We’d like to see more research into these areas though, especially with regards to back pain relief as a firmer mattress isn’t always the right approach. In fact, studies have shown that medium firm mattresses provide the highest relief from back pain.
Tips for placing a mattress on the floor
1. Place foam or cardboard beneath it
Only do this if you have hardwood or tiled floors - skip it if you have carpets or rugs down. By placing a thin layer of cardboard or foam beneath your mattress you can insulate it better so it doesn’t lose all warmth and leave you feeling cold at night. Fall and winter are prime times for doing this. Obviously if you sleep hot, you may welcome a cooler bed.
2. Prop it up once a week for airing
Remember how we said moisture can lead to nasty mold and mildew growth on a mattress placed on the floor, especially memory foam ones? One way to try and reduce this is to lean your mattress against a wall for several hours a week. While this is a pain, it will help keep unwanted moisture problems at bay. We’d recommend doing it on laundry day when you’ll be stripping off your bedding for washing anyway.
3. Choose the right spot
This might be difficult depending on the size of your bedroom, but pick a spot where there’s good airflow.

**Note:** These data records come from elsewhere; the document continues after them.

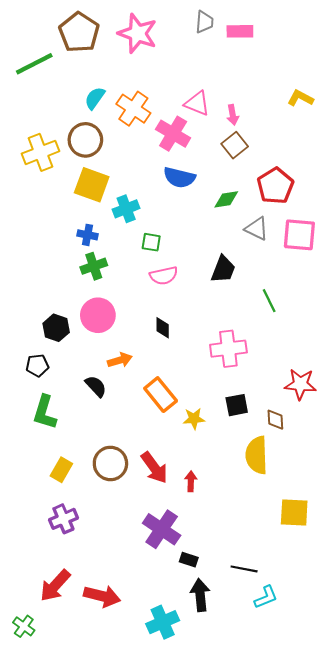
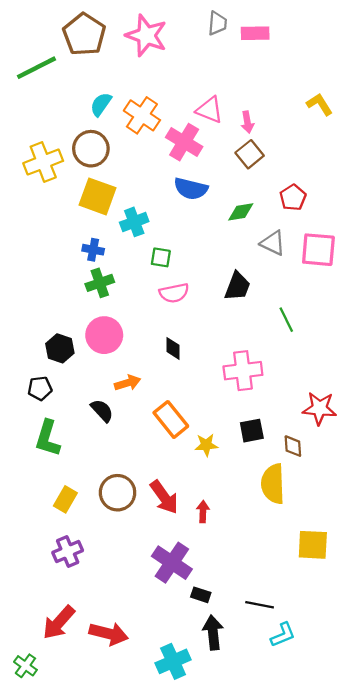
yellow L-shape: (300, 98) -> (319, 104), turned 30
red pentagon: (275, 186) -> (293, 198), size x0.7

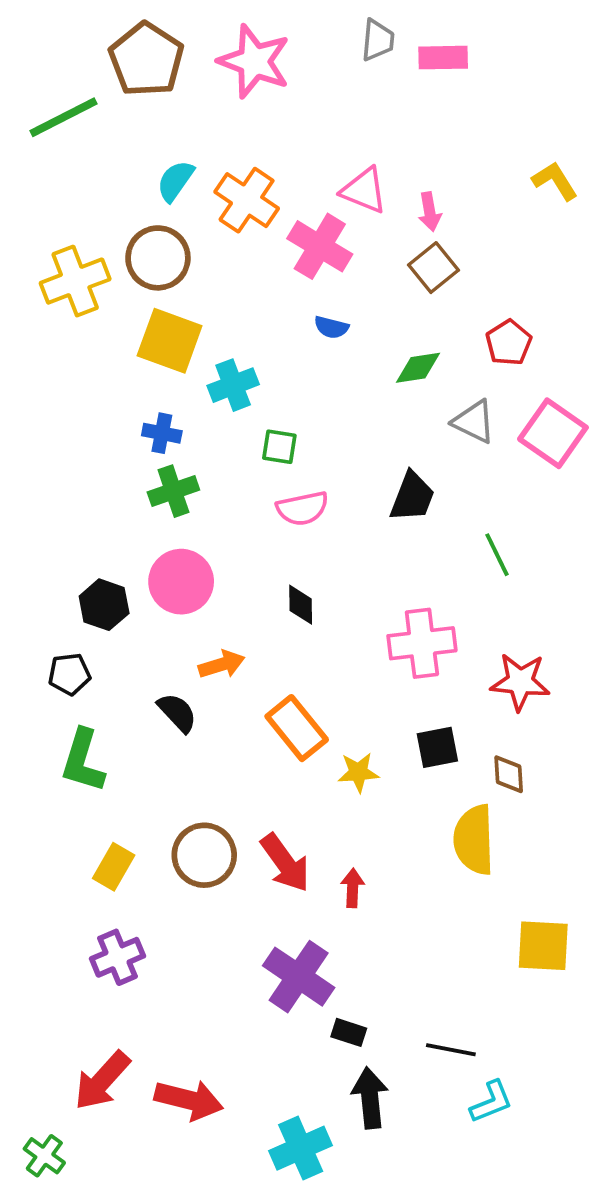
blue semicircle: (191, 189) -> (331, 327), size x0.6
pink square: (318, 250) -> (553, 433), turned 30
red star: (319, 408) -> (520, 682), moved

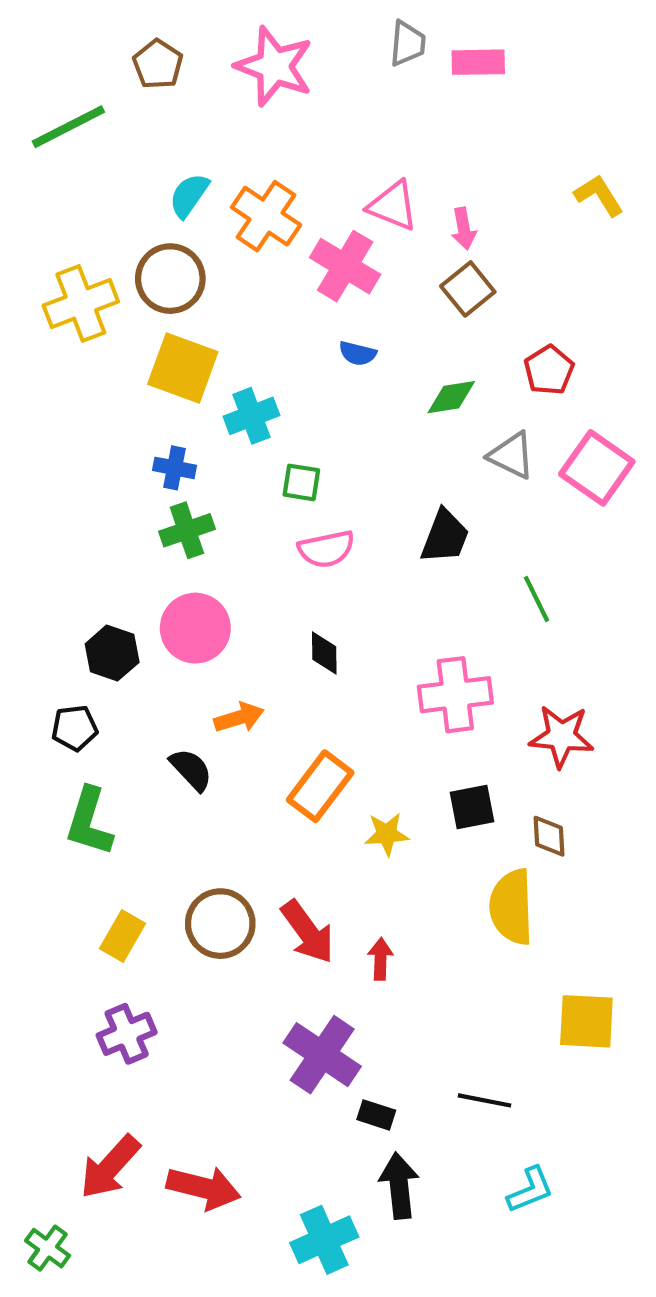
brown pentagon: (146, 59) -> (158, 64), size x0.6
orange rectangle: (297, 728) -> (320, 786), turned 76
black line: (451, 1050) -> (484, 1100), moved

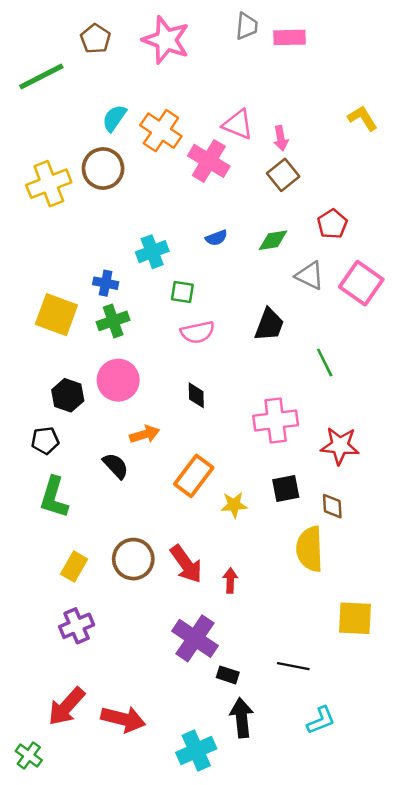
blue semicircle: (358, 353) -> (216, 238), moved, turned -35
yellow square: (183, 368) -> (56, 315), moved

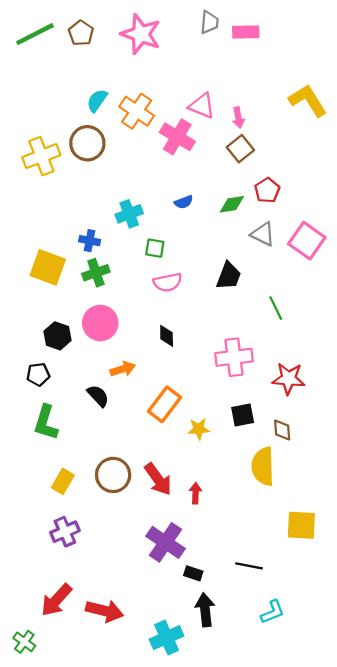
green line: (41, 77) -> (35, 34), moved
yellow L-shape: (363, 118) -> (308, 100), size x1.5
red pentagon: (332, 224) -> (267, 190), moved

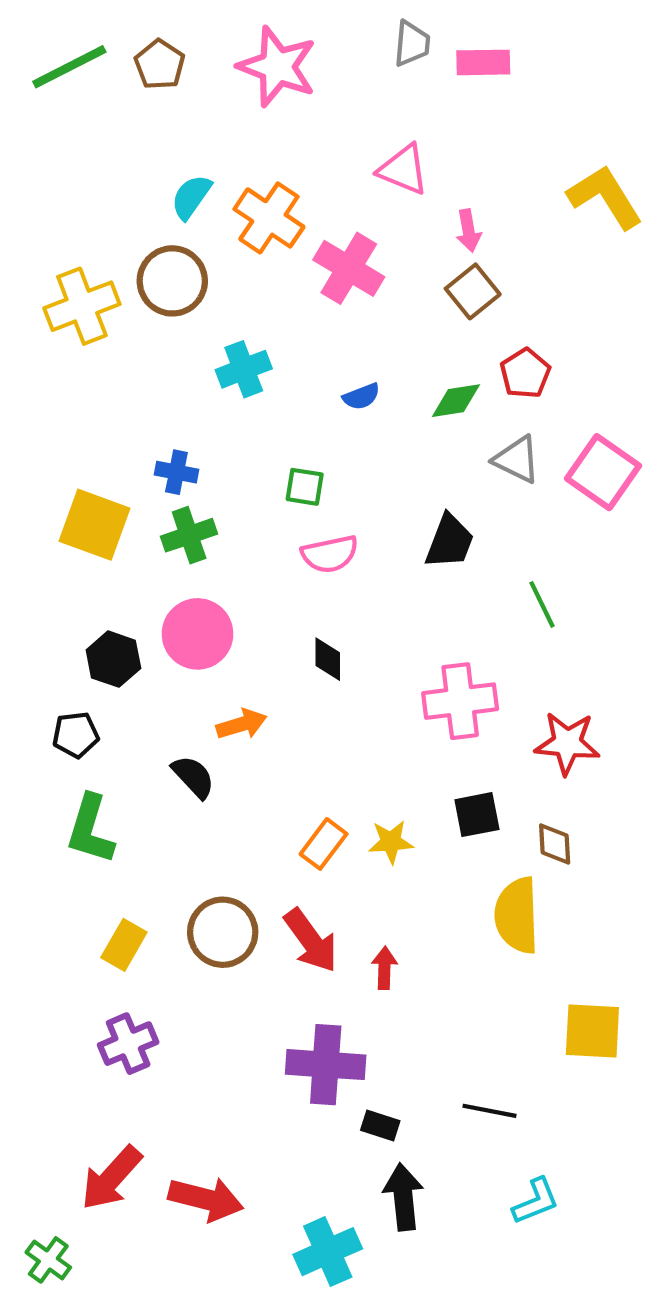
pink triangle: (202, 106) -> (403, 170), moved
cyan cross: (129, 214) -> (244, 369), moved
orange rectangle: (164, 404) -> (324, 844), moved, size x0.7
purple cross: (166, 542) -> (326, 1065), turned -30

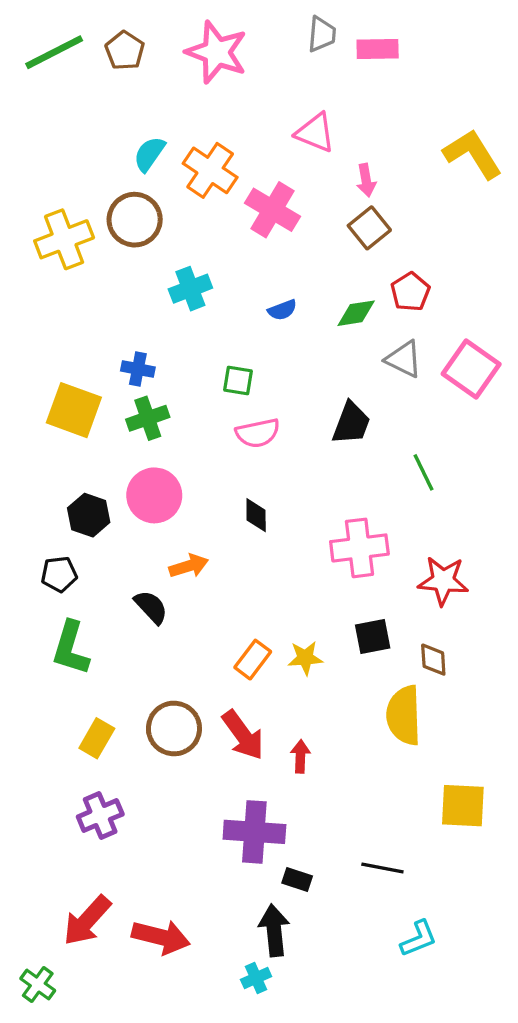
black arrow: (403, 1197) -> (274, 930), moved
cyan cross: (328, 1252) -> (256, 978), size x0.6

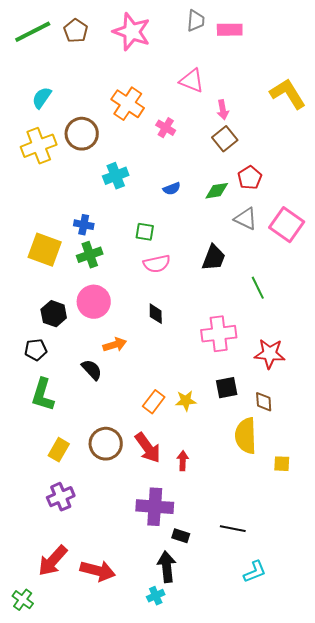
cyan semicircle: (149, 154) -> (42, 98), moved
pink cross: (272, 210) -> (166, 128), size x0.6
yellow square: (463, 806) -> (282, 464), moved, size x0.6

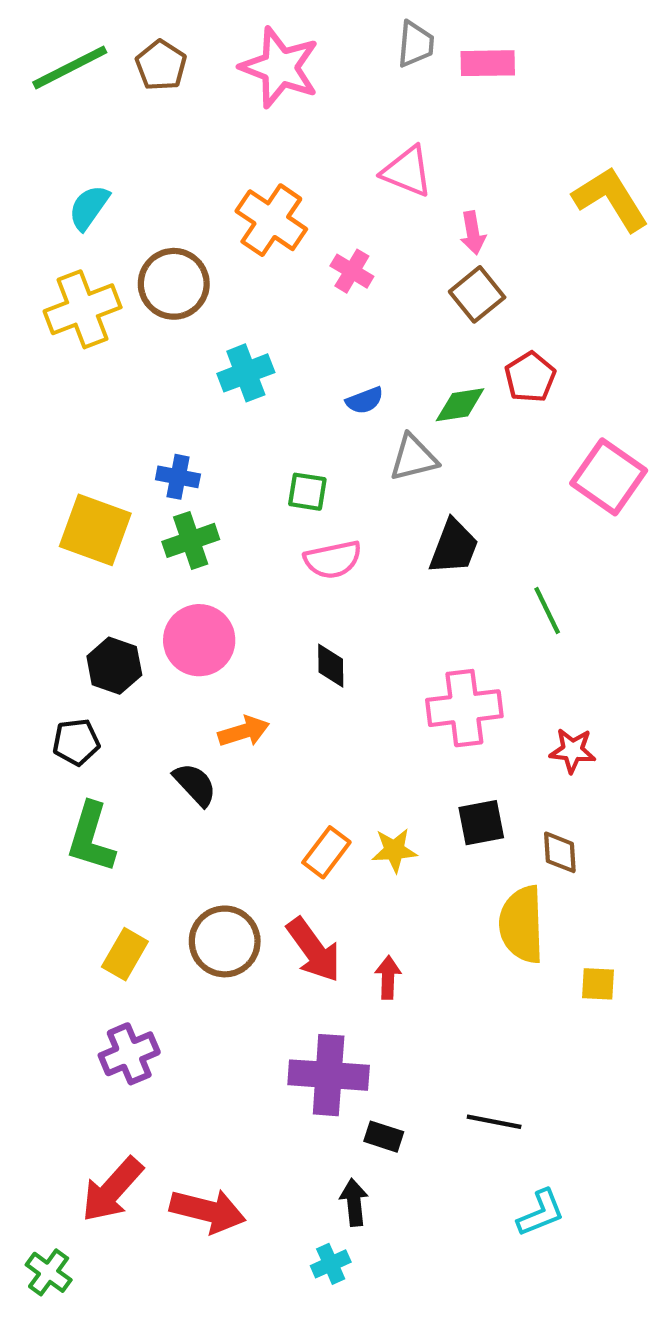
gray triangle: (246, 219) -> (413, 458), moved, turned -40
red star: (270, 354) -> (573, 750), size x0.7
black arrow: (167, 567) -> (354, 1202), size x0.7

There are pros and cons to placing it in front of a window, as it will attract more moisture there as well as sunlight. The latter can kill dust mites, but it will also age your mattress faster.
4. Reevaluate your sleeping position
Just because you loved side sleeping on a mattress when it was placed on a bed base or frame doesn’t mean it will be just as comfortable for you if you’re sleeping on a mattress on the floor. So you may need to experiment with a new position or draft in a bunch of pillows to plug gaps and make sure your head, neck and spine are still aligned. Back and stomach sleepers may not need a pillow at all when sleeping on the floor.
5. Keep the floor and your mattress clean
There’s no getting around it: you’ll have to do more maintenance to keep your sleep space clean when you place a mattress on the floor. Brush or vacuum under your mattress regularly, dust near-by walls and furniture, and learn how to clean a mattress according to which type you have (foam, hybrid, innerspring or an organic mattress).
The bottom line? You can place any mattress on the floor, but doing some has greater risks for your health and that of your mattress. So if you need to do it, pick a good spot, keep the floor clean, protect your mattress with a cover and air and clean it regularly.